> [Work required]: Lines before the one containing "Kiev, prov. Industrial" are left out. Retype that line and the rest through the end of the material exactly.

> [Provided data]:
=======

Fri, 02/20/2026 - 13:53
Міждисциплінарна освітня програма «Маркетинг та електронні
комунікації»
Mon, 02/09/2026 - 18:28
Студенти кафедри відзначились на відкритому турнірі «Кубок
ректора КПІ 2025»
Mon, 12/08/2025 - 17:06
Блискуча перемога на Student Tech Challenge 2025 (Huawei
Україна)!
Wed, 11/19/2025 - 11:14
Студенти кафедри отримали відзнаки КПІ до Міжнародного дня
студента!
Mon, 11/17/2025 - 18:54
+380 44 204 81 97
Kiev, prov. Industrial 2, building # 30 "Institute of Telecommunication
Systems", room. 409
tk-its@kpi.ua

=======

> [Response area]:
Kiev, prov. Industrial 2, building # 30 "Institute of Telecommunication
Systems", room. 409
tk-its@kpi.ua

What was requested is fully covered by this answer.